*** The records Section Begins ***
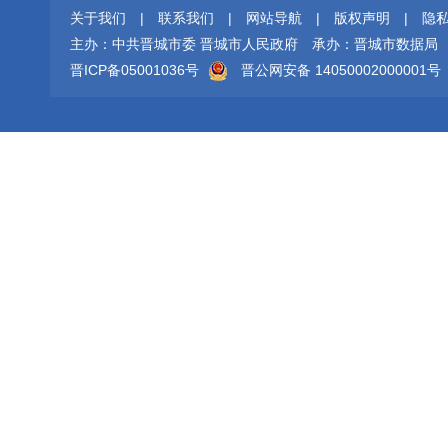
关于我们
|
联系我们
|
网站导航
|
版权声明
|
隐
主办：中共晋城市委 晋城市人民政府
承办：晋城市数据局
晋ICP备05001036号
晋公网安备 14050002000001号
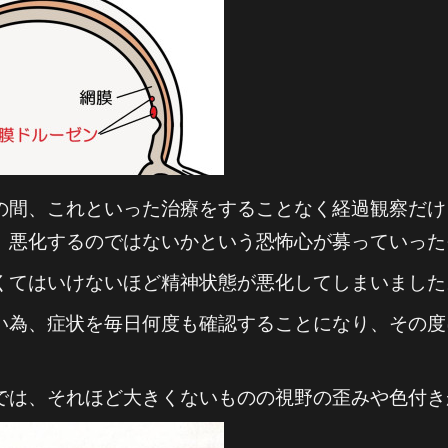
の間、これといった治療をすることなく経過観察だけ
、悪化するのではないかという恐怖心が募っていった
くてはいけないほど精神状態が悪化してしまいました
い為、症状を毎日何度も確認することになり、その度
は、それほど大きくないものの視野の歪みや色付き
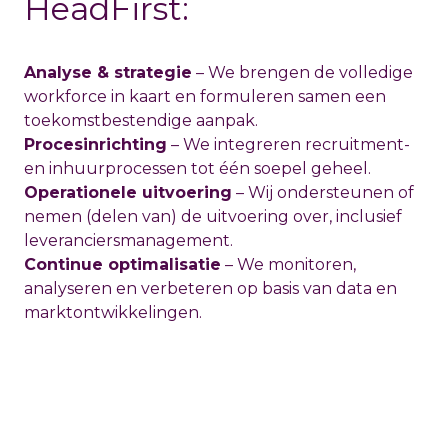
HeadFirst:
Analyse & strategie
– We brengen de volledige
workforce in kaart en formuleren samen een
toekomstbestendige aanpak.
Procesinrichting
– We integreren recruitment-
en inhuurprocessen tot één soepel geheel.
Operationele uitvoering
– Wij ondersteunen of
nemen (delen van) de uitvoering over, inclusief
leveranciersmanagement.
Continue optimalisatie
– We monitoren,
analyseren en verbeteren op basis van data en
marktontwikkelingen.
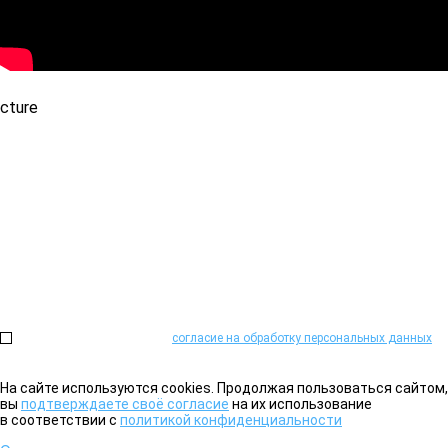
Не можете определиться?
Проконсультируем и поможем подобрать необходимое оборудова
Или закажите обратный звонок:
Нажимая на кнопку, я даю
согласие на обработку персональных данных
на
На сайте используются cookies. Продолжая пользоваться сайтом,
вы
подтверждаете своё согласие
на их использование
в соответствии с
политикой конфиденциальности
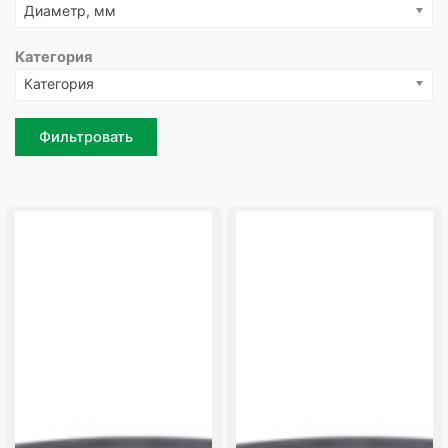
Диаметр, мм
Категория
Категория
Фильтровать
Page
Page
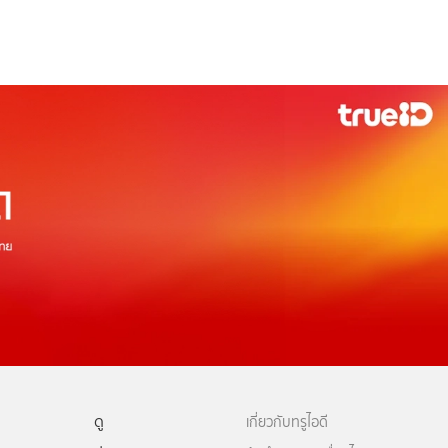
ดู
เกี่ยวกับทรูไอดี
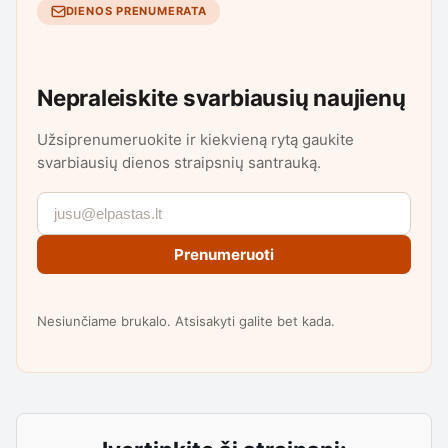
DIENOS PRENUMERATA
Nepraleiskite svarbiausių naujienų
Užsiprenumeruokite ir kiekvieną rytą gaukite
svarbiausių dienos straipsnių santrauką.
Prenumeruoti
Nesiunčiame brukalo. Atsisakyti galite bet kada.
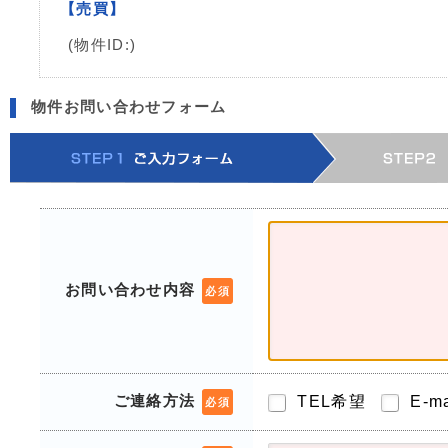
【売買】
(物件ID:)
物件お問い合わせフォーム
お問い合わせ内容
必須
ご連絡方法
TEL希望
E-m
必須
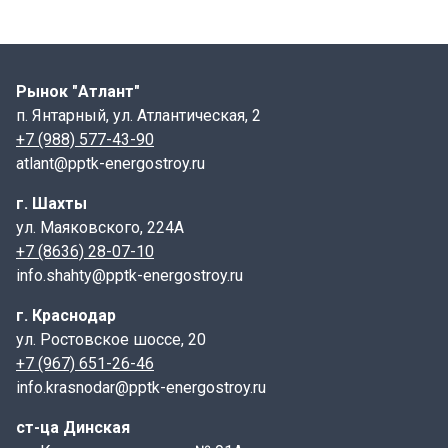
Рынок "Атлант"
п. Янтарный, ул. Атлантическая, 2
+7 (988) 577-43-90
atlant@pptk-energostroy.ru
г. Шахты
ул. Маяковского, 224А
+7 (8636) 28-07-10
info.shahty@pptk-energostroy.ru
г. Краснодар
ул. Ростовское шоссе, 20
+7 (967) 651-26-46
info.krasnodar@pptk-energostroy.ru
ст-ца Динская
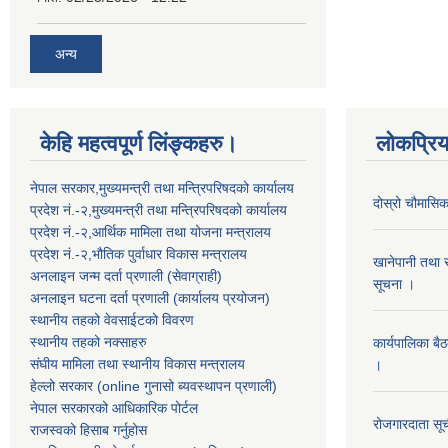
अन्य
केहि महत्वपूर्ण लिंङ्कहरु।
लोकप्रि
नेपाल सरकार,मुख्यमन्त्री तथा मन्त्रिपरिषदको कार्यालय
दोस्रो चौमासिक
प्रदेश नं.-२,मुख्यमन्त्री तथा मन्त्रिपरिषदको कार्यालय
प्रदेश नं.-२,आर्थिक मामिला तथा योजना मन्त्रालय
प्रदेश नं.-२,भौतिक पुर्वाधार विकास मन्त्रालय
खानेपानी तथा
अनलाइन जन्म दर्ता प्रणाली (सेवाग्राही)
सूचना ।
अनलाइन घटना दर्ता प्रणाली (कार्यालय प्रयोजन)
स्थानीय तहको वेवसाईटको विवरण
स्थानीय तहको नक्साहरु
कार्यपालिका बै
संघीय मामिला तथा स्थानीय विकास मन्त्रालय
।
हेल्लो सरकार (online गुनासो ब्यवस्थापन प्रणाली)
नेपाल सरकारको आधिकारिक पोर्टल
रोजगारदाता सू
राजस्वको हिसाब गर्नुहोस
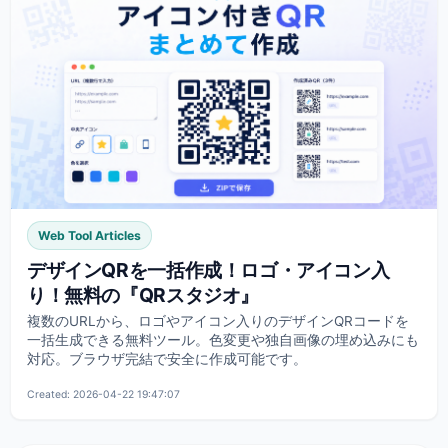
Web Tool Articles
デザインQRを一括作成！ロゴ・アイコン入
り！無料の『QRスタジオ』
複数のURLから、ロゴやアイコン入りのデザインQRコードを
一括生成できる無料ツール。色変更や独自画像の埋め込みにも
対応。ブラウザ完結で安全に作成可能です。
Created: 2026-04-22 19:47:07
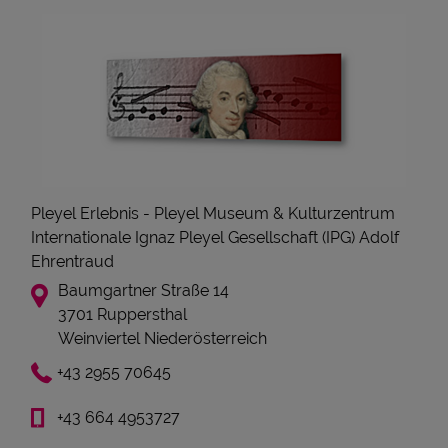
Pleyel Erlebnis - Pleyel Museum & Kulturzentrum
Internationale Ignaz Pleyel Gesellschaft (IPG) Adolf
Ehrentraud
Baumgartner Straße 14
3701 Ruppersthal
Weinviertel Niederösterreich
+43 2955 70645
+43 664 4953727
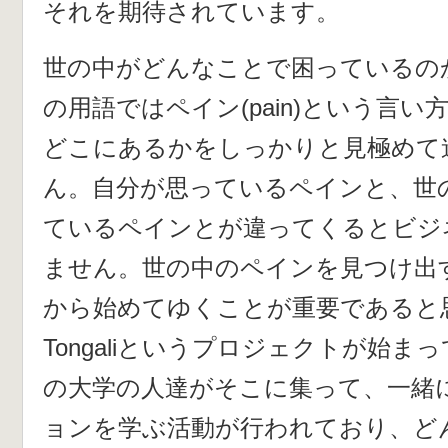
それを期待されています。
世の中がどんなことで困っているの
の用語ではペイン(pain)という言
どこにあるかをしっかりと見極めて
ん。自分が思っているペインと、世
ているペインとが違ってくるとビジ
ません。世の中のペインを見つけ出
から始めてゆくことが重要であると
Tongaliというプロジェクトが始ま
の大学の人達がそこに集って、一緒
ョンを学ぶ活動が行われており、ど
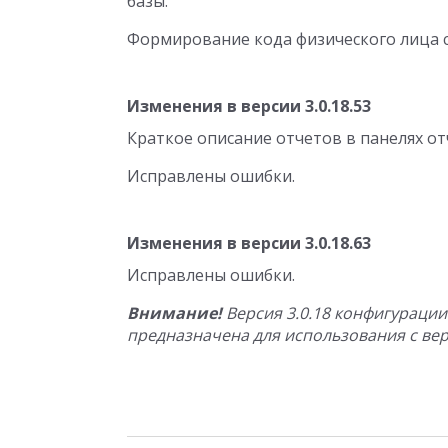
базы.
Формирование кода физического лица 
Изменения в версии 3.0.18.53
Краткое описание отчетов в панелях от
Исправлены ошибки.
Изменения в версии 3.0.18.63
Исправлены ошибки.
Внимание!
Версия 3.0.18 конфигурации
предназначена для использования с верс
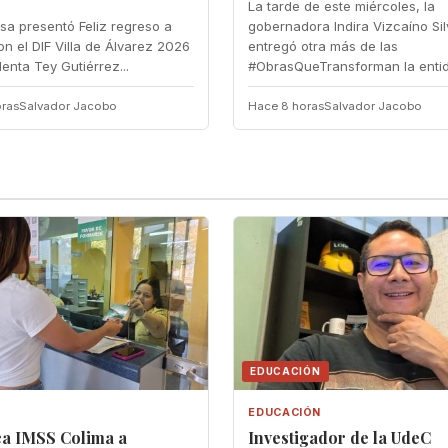
La tarde de este miércoles, la
esa presentó Feliz regreso a
gobernadora Indira Vizcaíno Si
n el DIF Villa de Álvarez 2026 ‎
entregó otra más de las
denta Tey Gutiérrez...
#ObrasQueTransforman la entida
ras
Salvador Jacobo
Hace 8 horas
Salvador Jacobo
EDUCACIÓN
EDUCACIÓN
a IMSS Colima a
Investigador de la UdeC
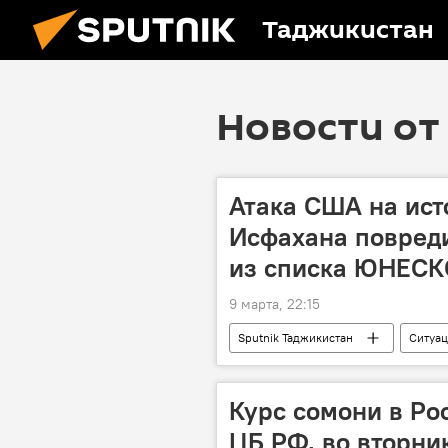
Таджикистан
Новости от 
Атака США на ист
Исфахана повред
из списка ЮНЕСК
9 марта, 22:15
Sputnik Таджикистан
Ситуац
Курс сомони в Ро
ЦБ РФ, во вторни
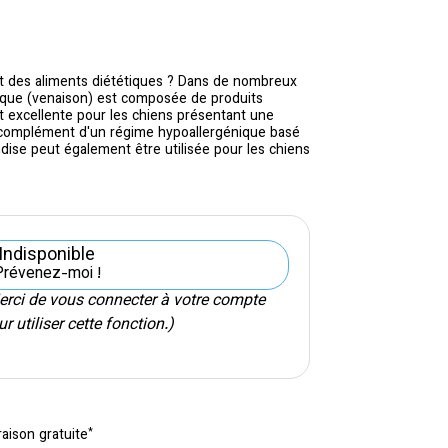
t des aliments diététiques ? Dans de nombreux
énique (venaison) est composée de produits
st excellente pour les chiens présentant une
en complément d'un régime hypoallergénique basé
dise peut également être utilisée pour les chiens
Indisponible
Prévenez-moi !
erci de vous connecter à votre compte
r utiliser cette fonction.)
*
raison gratuite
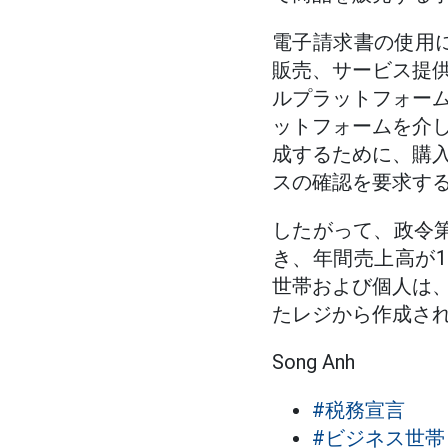
電子請求書の使用に関
販売、サービス提
ルプラットフォー
ットフォームを介
成するために、購
スの確認を要求す
したがって、政令第2
き、年間売上高が
世帯および個人は
たレジから作成さ
Song Anh
#税務宣言
#ビジネス世帯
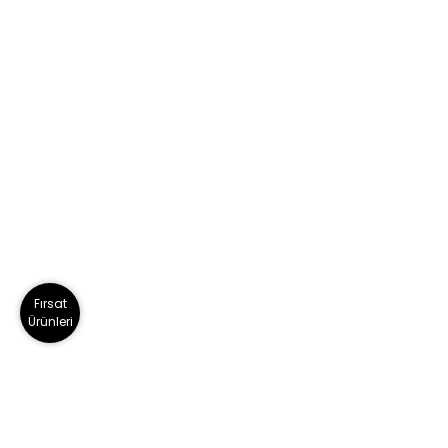
Fırsat
Ürünleri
*** The records Section Ends ***
#### How to complete this task:
A verbatim copy of the listing, with all pictures removed, is required.

#### Exercise solution:
关于我们
|
联系我们
|
网站导航
|
版权声明
|
隐
主办：中共晋城市委 晋城市人民政府
承办：晋城市数据局
晋ICP备05001036号
晋公网安备 14050002000001号
の間、これといった治療をすることなく経過観察だけ
、悪化するのではないかという恐怖心が募っていった
くてはいけないほど精神状態が悪化してしまいました
い為、症状を毎日何度も確認することになり、その度
は、それほど大きくないものの視野の歪みや色付き
HeadFirst:
Analyse & strategie
– We brengen de volledige
workforce in kaart en formuleren samen een
toekomstbestendige aanpak.
Procesinrichting
– We integreren recruitment-
en inhuurprocessen tot één soepel geheel.
Operationele uitvoering
– Wij ondersteunen of
nemen (delen van) de uitvoering over, inclusief
leveranciersmanagement.
Continue optimalisatie
– We monitoren,
analyseren en verbeteren op basis van data en
marktontwikkelingen.
Не можете определиться?
Проконсультируем и поможем подобрать необходимое оборудова
Или закажите обратный звонок:
Нажимая на кнопку, я даю
согласие на обработку персональных данных
на
На сайте используются cookies. Продолжая пользоваться сайтом,
вы
подтверждаете своё согласие
на их использование
в соответствии с
политикой конфиденциальности
Диаметр, мм
Категория
Категория
Фильтровать
Page
Page
ดู
เกี่ยวกับทรูไอดี
DIENOS PRENUMERATA
Nepraleiskite svarbiausių naujienų
Užsiprenumeruokite ir kiekvieną rytą gaukite
svarbiausių dienos straipsnių santrauką.
Prenumeruoti
Nesiunčiame brukalo. Atsisakyti galite bet kada.
【売買】
(物件ID:)
物件お問い合わせフォーム
お問い合わせ内容
必須
ご連絡方法
TEL希望
E-m
必須
Рынок "Атлант"
п. Янтарный, ул. Атлантическая, 2
+7 (988) 577-43-90
atlant@pptk-energostroy.ru
г. Шахты
ул. Маяковского, 224А
+7 (8636) 28-07-10
info.shahty@pptk-energostroy.ru
г. Краснодар
ул. Ростовское шоссе, 20
+7 (967) 651-26-46
info.krasnodar@pptk-energostroy.ru
ст-ца Динская
अन्य
केहि महत्वपूर्ण लिंङ्कहरु।
लोकप्रि
नेपाल सरकार,मुख्यमन्त्री तथा मन्त्रिपरिषदको कार्यालय
दोस्रो चौमासिक
प्रदेश नं.-२,मुख्यमन्त्री तथा मन्त्रिपरिषदको कार्यालय
प्रदेश नं.-२,आर्थिक मामिला तथा योजना मन्त्रालय
प्रदेश नं.-२,भौतिक पुर्वाधार विकास मन्त्रालय
खानेपानी तथा
अनलाइन जन्म दर्ता प्रणाली (सेवाग्राही)
सूचना ।
अनलाइन घटना दर्ता प्रणाली (कार्यालय प्रयोजन)
स्थानीय तहको वेवसाईटको विवरण
स्थानीय तहको नक्साहरु
कार्यपालिका बै
संघीय मामिला तथा स्थानीय विकास मन्त्रालय
।
हेल्लो सरकार (online गुनासो ब्यवस्थापन प्रणाली)
नेपाल सरकारको आधिकारिक पोर्टल
रोजगारदाता सू
राजस्वको हिसाब गर्नुहोस
Web Tool Articles
デザインQRを一括作成！ロゴ・アイコン入
り！無料の『QRスタジオ』
複数のURLから、ロゴやアイコン入りのデザインQRコードを
一括生成できる無料ツール。色変更や独自画像の埋め込みにも
対応。ブラウザ完結で安全に作成可能です。
Created: 2026-04-22 19:47:07
Pleyel Erlebnis - Pleyel Museum & Kulturzentrum
Internationale Ignaz Pleyel Gesellschaft (IPG) Adolf
Ehrentraud
Baumgartner Straße 14
3701 Ruppersthal
Weinviertel Niederösterreich
+43 2955 70645
+43 664 4953727
それを期待されています。
世の中がどんなことで困っているの
の用語ではペイン(pain)という言
どこにあるかをしっかりと見極めて
ん。自分が思っているペインと、世
ているペインとが違ってくるとビジ
ません。世の中のペインを見つけ出
から始めてゆくことが重要であると
Tongaliというプロジェクトが始ま
の大学の人達がそこに集って、一緒
ョンを学ぶ活動が行われており、ど
базы.
Формирование кода физического лица 
Изменения в версии 3.0.18.53
Краткое описание отчетов в панелях от
Исправлены ошибки.
Изменения в версии 3.0.18.63
Исправлены ошибки.
Внимание!
Версия 3.0.18 конфигурации
предназначена для использования с верс
La tarde de este miércoles, la
esa presentó Feliz regreso a
gobernadora Indira Vizcaíno Si
n el DIF Villa de Álvarez 2026 ‎
entregó otra más de las
denta Tey Gutiérrez...
#ObrasQueTransforman la entida
ras
Salvador Jacobo
Hace 8 horas
Salvador Jacobo
EDUCACIÓN
EDUCACIÓN
a IMSS Colima a
Investigador de la UdeC
Таджикистан
Новости от 
Атака США на ист
Исфахана повред
из списка ЮНЕСК
9 марта, 22:15
Sputnik Таджикистан
Ситуац
Курс сомони в Ро
ЦБ РФ, во вторни
t des aliments diététiques ? Dans de nombreux
énique (venaison) est composée de produits
st excellente pour les chiens présentant une
en complément d'un régime hypoallergénique basé
dise peut également être utilisée pour les chiens
Indisponible
Prévenez-moi !
erci de vous connecter à votre compte
r utiliser cette fonction.)
*
raison gratuite
電子請求書の使用に関
販売、サービス提
ルプラットフォー
ットフォームを介
成するために、購
スの確認を要求す
したがって、政令第2
き、年間売上高が
世帯および個人は
たレジから作成さ
Song Anh
#税務宣言
#ビジネス世帯
Fırsat
Ürünleri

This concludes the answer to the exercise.